INFORMATION PROVIDED START

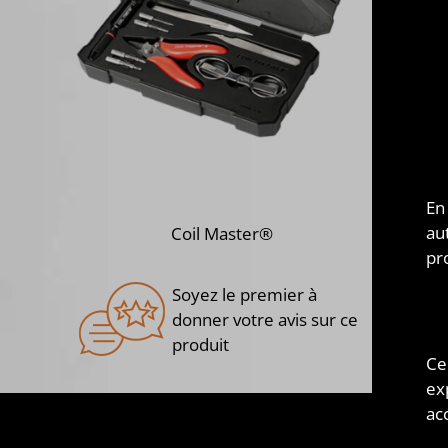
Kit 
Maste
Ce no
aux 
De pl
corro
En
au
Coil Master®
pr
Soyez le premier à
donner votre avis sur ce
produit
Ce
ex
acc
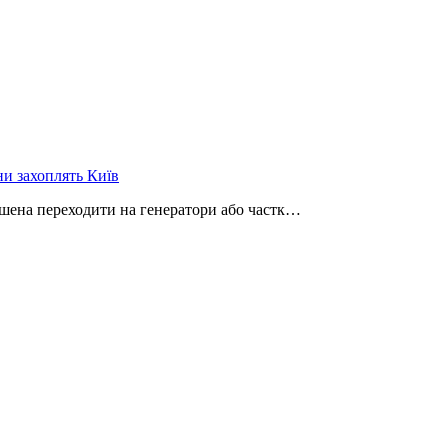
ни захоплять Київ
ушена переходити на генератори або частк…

INFORMATION PROVIDED END

**DIRECTIONS FOR THIS TASK**: The records above must be repeated exactly, minus their pictures.

**ANSWER FOR THIS EXERCISE**:
Kit 
Maste
Ce no
aux 
De pl
corro
En
au
Coil Master®
pr
Soyez le premier à
donner votre avis sur ce
produit
Ce
ex
acc
ни захоплять Київ
ушена переходити на генератори або частк…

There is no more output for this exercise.